David Sinquin

**Name of the Vulnerable Software and Affected Versions** openstack-neutron versions prior to 15.3.3 openstack-neutron versions prior to 16.3.1 openstack-neutron versions prior to 17.1.1 **Description** A flaw was found in openstack-neutron's default Open vSwitch firewall rules, related to insufficient authentication of data. This issue can be exploited by sending carefully crafted packets, allowing an attacker to impersonate the IPv6 addresses of other systems on the network. This can result in denial of service or possibly interception of traffic intended for other destinations. The issue affects deployments using the Open vSwitch driver. **Recommendations** For versions prior to 15.3.3, update to version 15.3.3 or later. For versions prior to 16.3.1, update to version 16.3.1 or later. For versions prior to 17.1.1, update to version 17.1.1 or later.

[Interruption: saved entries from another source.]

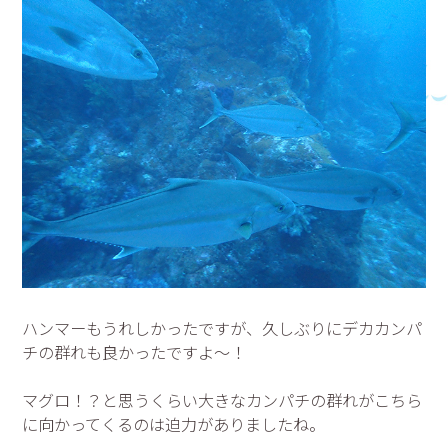
ハンマーもうれしかったですが、久しぶりにデカカンパ
チの群れも良かったですよ～！
マグロ！？と思うくらい大きなカンパチの群れがこちら
に向かってくるのは迫力がありましたね。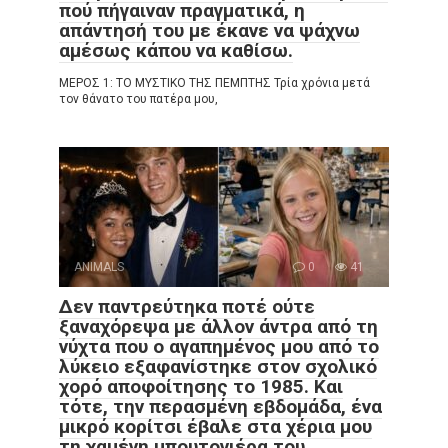
πού πήγαιναν πραγματικά, η
απάντησή του με έκανε να ψάχνω
αμέσως κάπου να καθίσω.
ΜΕΡΟΣ 1: ΤΟ ΜΥΣΤΙΚΟ ΤΗΣ ΠΕΜΠΤΗΣ Τρία χρόνια μετά
τον θάνατο του πατέρα μου,
ANIMALS
0
41
Δεν παντρεύτηκα ποτέ ούτε
ξαναχόρεψα με άλλον άντρα από τη
νύχτα που ο αγαπημένος μου από το
λύκειο εξαφανίστηκε στον σχολικό
χορό αποφοίτησης το 1985. Και
τότε, την περασμένη εβδομάδα, ένα
μικρό κορίτσι έβαλε στα χέρια μου
τη χαμένη μπουτονιέρα του.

**Name of the Vulnerable Software and Affected Versions** Linux kernel versions prior to 4.6.3 **Description** The issue allows local users to bypass intended file-permission restrictions. This is related to the handling of POSIX ACLs in the nfsd component of the Linux kernel, specifically in the nfs2acl.c, nfs3acl.c, and nfs4acl.c files. **Recommendations** For Linux kernel versions prior to 4.6.3, update to a version that includes the necessary fixes to prevent the bypassing of file-permission restrictions.